» Entries supplied:
+ + + +

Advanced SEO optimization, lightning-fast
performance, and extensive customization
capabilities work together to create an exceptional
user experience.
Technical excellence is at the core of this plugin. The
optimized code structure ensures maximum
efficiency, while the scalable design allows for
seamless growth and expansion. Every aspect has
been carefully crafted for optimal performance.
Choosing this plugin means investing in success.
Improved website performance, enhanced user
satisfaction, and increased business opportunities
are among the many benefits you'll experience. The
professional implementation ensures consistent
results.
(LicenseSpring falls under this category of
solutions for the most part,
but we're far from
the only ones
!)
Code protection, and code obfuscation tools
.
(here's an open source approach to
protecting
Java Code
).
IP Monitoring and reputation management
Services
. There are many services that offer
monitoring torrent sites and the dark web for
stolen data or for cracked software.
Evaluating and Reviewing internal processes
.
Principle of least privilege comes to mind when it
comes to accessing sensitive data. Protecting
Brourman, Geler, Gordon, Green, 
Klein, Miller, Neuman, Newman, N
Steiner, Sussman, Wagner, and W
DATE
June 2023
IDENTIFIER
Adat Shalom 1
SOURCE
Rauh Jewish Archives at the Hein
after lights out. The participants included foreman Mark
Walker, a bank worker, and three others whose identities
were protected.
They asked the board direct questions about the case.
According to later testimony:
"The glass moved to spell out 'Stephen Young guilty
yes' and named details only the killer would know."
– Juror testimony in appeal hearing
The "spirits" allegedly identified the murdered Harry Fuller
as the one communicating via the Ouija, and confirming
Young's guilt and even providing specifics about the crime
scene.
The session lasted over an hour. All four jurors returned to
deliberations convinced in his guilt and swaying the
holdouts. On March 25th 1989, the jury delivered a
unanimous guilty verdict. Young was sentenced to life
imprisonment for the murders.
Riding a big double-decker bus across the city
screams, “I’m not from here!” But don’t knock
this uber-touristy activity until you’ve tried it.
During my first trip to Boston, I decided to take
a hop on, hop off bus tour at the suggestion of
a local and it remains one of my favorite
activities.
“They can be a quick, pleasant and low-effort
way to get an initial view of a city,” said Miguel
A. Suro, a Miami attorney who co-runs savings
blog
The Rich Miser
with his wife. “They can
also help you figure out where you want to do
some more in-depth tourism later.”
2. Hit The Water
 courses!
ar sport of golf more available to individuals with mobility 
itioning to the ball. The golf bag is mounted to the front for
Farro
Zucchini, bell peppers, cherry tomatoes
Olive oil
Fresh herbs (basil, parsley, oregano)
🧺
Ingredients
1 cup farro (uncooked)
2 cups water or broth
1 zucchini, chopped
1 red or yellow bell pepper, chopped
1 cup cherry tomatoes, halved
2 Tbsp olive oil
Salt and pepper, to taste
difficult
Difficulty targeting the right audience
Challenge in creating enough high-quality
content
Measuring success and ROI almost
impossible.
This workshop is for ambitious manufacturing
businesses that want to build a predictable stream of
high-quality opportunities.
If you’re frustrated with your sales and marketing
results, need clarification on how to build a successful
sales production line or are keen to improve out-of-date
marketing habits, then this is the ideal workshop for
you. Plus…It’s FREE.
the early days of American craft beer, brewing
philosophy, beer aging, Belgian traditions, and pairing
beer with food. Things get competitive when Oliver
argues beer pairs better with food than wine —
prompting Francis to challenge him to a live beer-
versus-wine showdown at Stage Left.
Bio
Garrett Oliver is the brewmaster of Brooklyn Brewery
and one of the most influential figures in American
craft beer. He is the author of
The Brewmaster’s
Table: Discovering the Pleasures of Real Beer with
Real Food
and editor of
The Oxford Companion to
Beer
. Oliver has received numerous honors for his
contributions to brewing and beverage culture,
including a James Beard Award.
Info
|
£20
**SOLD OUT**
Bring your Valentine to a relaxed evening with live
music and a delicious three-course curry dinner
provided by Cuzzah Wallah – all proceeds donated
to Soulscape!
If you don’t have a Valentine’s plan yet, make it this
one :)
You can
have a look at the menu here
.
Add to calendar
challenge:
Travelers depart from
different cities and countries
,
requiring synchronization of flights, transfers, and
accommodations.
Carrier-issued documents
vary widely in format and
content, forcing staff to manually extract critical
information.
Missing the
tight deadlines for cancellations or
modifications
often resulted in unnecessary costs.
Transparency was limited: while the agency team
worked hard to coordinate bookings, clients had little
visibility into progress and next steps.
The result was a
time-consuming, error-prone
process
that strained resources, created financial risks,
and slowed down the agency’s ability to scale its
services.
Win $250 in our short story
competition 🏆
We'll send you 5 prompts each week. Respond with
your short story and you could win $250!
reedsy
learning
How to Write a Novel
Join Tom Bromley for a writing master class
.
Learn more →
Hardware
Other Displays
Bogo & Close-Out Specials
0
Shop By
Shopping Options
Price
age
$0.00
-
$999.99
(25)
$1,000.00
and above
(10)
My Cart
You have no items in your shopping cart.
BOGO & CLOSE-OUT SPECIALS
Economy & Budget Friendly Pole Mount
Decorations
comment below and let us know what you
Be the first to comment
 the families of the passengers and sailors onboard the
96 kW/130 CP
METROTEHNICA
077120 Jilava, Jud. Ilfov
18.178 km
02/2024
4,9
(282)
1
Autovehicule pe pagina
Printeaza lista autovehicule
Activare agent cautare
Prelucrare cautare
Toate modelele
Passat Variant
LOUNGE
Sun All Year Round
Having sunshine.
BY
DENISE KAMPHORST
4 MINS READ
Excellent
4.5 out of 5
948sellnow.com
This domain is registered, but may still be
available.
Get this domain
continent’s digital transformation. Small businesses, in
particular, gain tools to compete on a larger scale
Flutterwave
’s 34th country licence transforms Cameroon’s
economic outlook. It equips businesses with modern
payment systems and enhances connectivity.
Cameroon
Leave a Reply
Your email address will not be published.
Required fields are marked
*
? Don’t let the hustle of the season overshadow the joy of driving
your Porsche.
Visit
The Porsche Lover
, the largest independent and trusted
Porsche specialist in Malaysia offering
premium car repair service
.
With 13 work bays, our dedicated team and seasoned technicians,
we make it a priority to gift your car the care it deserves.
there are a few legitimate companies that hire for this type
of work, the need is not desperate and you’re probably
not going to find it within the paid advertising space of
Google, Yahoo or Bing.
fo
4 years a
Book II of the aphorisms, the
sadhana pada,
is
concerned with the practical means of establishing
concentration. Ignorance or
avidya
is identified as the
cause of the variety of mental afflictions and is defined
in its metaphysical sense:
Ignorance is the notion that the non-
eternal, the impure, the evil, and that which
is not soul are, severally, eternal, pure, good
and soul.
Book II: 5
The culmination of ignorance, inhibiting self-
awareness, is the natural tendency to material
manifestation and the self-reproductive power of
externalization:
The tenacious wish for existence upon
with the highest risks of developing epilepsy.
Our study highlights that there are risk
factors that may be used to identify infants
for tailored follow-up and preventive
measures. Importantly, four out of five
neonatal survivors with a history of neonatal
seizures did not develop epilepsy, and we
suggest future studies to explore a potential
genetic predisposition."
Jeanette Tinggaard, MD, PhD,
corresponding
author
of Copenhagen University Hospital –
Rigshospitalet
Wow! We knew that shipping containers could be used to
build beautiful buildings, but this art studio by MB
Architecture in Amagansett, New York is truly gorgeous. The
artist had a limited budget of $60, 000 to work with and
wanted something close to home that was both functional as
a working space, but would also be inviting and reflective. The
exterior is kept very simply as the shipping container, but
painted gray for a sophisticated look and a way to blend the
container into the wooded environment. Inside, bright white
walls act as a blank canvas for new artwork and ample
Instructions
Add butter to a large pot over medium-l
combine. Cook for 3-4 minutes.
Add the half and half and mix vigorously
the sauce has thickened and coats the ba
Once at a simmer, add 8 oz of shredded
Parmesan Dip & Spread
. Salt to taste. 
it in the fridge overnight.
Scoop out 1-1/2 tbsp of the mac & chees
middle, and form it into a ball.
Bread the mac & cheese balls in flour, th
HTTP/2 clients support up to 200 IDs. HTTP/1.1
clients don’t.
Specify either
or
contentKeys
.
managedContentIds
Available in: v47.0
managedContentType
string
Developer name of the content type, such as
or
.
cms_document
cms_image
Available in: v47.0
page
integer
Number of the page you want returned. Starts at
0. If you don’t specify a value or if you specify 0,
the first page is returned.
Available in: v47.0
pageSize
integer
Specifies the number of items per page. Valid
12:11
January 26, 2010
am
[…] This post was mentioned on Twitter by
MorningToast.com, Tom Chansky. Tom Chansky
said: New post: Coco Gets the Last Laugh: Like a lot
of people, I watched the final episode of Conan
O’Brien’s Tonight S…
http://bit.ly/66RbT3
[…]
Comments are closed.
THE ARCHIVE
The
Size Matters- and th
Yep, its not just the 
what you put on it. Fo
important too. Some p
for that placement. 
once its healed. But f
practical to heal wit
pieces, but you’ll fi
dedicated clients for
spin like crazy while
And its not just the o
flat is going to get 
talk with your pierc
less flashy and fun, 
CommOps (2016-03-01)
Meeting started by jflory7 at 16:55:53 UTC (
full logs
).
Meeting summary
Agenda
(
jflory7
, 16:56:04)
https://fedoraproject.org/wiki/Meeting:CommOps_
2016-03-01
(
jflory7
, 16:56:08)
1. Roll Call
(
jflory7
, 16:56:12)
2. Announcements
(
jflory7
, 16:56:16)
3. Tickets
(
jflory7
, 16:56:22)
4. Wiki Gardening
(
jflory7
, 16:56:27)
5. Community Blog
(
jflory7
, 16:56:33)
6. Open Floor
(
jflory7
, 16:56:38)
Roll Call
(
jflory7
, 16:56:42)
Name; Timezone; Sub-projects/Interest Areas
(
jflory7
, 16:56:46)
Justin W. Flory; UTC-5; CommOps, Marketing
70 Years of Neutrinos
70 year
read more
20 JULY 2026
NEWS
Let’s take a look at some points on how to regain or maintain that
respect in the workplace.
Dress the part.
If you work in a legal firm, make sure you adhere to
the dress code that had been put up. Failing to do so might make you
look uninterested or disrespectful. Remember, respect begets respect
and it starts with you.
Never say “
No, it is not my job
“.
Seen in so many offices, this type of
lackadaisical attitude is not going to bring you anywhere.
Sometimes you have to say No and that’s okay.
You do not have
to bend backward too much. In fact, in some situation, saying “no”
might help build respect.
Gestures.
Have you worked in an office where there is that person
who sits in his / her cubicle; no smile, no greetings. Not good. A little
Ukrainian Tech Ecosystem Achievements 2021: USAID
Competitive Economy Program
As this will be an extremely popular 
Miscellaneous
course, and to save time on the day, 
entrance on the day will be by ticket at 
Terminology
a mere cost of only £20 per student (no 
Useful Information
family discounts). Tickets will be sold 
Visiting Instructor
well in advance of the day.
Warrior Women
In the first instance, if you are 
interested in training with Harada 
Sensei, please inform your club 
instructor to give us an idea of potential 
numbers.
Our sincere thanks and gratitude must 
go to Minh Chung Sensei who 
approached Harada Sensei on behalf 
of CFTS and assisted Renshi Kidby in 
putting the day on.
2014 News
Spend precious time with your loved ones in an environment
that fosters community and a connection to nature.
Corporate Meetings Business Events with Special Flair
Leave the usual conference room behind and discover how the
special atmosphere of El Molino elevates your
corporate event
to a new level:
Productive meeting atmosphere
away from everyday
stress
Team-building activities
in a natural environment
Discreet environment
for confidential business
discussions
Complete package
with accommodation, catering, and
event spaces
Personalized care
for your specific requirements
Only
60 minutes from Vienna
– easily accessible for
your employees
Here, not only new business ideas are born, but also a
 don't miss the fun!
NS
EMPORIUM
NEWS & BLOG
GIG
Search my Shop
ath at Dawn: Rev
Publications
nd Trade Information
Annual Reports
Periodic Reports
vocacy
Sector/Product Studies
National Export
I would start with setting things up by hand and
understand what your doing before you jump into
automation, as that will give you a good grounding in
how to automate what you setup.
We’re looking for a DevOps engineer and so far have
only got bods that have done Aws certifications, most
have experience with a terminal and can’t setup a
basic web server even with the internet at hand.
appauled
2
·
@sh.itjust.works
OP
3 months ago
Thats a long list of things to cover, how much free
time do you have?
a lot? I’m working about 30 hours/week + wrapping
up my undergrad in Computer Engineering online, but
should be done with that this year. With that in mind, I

+ + + +

» Activity: Each line from the start of the listing through the line with "They asked the" is to be restated verbatim, both ends included.

» Answer box:
Advanced SEO optimization, lightning-fast
performance, and extensive customization
capabilities work together to create an exceptional
user experience.
Technical excellence is at the core of this plugin. The
optimized code structure ensures maximum
efficiency, while the scalable design allows for
seamless growth and expansion. Every aspect has
been carefully crafted for optimal performance.
Choosing this plugin means investing in success.
Improved website performance, enhanced user
satisfaction, and increased business opportunities
are among the many benefits you'll experience. The
professional implementation ensures consistent
results.
(LicenseSpring falls under this category of
solutions for the most part,
but we're far from
the only ones
!)
Code protection, and code obfuscation tools
.
(here's an open source approach to
protecting
Java Code
).
IP Monitoring and reputation management
Services
. There are many services that offer
monitoring torrent sites and the dark web for
stolen data or for cracked software.
Evaluating and Reviewing internal processes
.
Principle of least privilege comes to mind when it
comes to accessing sensitive data. Protecting
Brourman, Geler, Gordon, Green, 
Klein, Miller, Neuman, Newman, N
Steiner, Sussman, Wagner, and W
DATE
June 2023
IDENTIFIER
Adat Shalom 1
SOURCE
Rauh Jewish Archives at the Hein
after lights out. The participants included foreman Mark
Walker, a bank worker, and three others whose identities
were protected.
They asked the board direct questions about the case.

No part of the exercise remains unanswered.